▸ Task details: Go through the records below line by line and report how many lines include "Gründe", giving the number only.
(Available data)
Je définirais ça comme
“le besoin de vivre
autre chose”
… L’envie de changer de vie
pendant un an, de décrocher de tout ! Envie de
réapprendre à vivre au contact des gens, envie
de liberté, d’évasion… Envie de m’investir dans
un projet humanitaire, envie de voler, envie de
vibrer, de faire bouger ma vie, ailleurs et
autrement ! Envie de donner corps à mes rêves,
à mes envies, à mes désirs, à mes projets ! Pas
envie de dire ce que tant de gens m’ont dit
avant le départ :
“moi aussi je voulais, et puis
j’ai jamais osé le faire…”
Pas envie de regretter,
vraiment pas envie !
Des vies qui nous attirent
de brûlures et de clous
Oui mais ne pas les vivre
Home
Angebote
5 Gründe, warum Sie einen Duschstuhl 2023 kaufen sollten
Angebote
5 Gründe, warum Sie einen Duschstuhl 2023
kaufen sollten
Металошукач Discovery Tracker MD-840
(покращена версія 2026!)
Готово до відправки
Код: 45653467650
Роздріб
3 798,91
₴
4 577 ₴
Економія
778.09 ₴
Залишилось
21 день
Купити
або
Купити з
(End Available data)
(Available data)
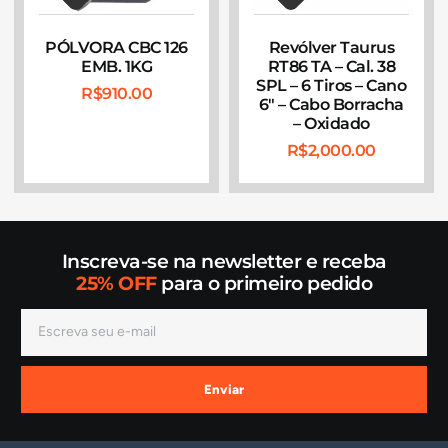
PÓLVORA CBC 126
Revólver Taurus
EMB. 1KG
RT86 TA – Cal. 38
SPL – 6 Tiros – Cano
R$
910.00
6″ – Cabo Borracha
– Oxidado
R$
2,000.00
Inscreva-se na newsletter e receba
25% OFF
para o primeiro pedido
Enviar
(End Available data)
(Available data)
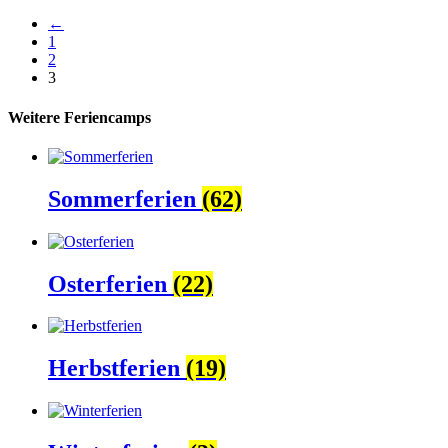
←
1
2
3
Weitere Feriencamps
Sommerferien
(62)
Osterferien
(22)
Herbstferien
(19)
(End Available data)
▸ Answer to this problem: 2